== What the task requires ==
Without including any images, reproduce each entry exactly.

== Records for processing ==

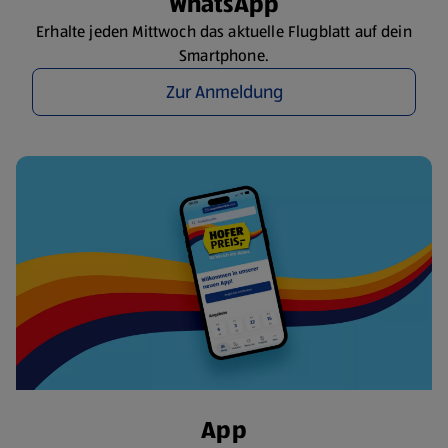
WhatsApp
Erhalte jeden Mittwoch das aktuelle Flugblatt auf dein
Smartphone.
Zur Anmeldung
App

== Response ==
WhatsApp
Erhalte jeden Mittwoch das aktuelle Flugblatt auf dein
Smartphone.
Zur Anmeldung
App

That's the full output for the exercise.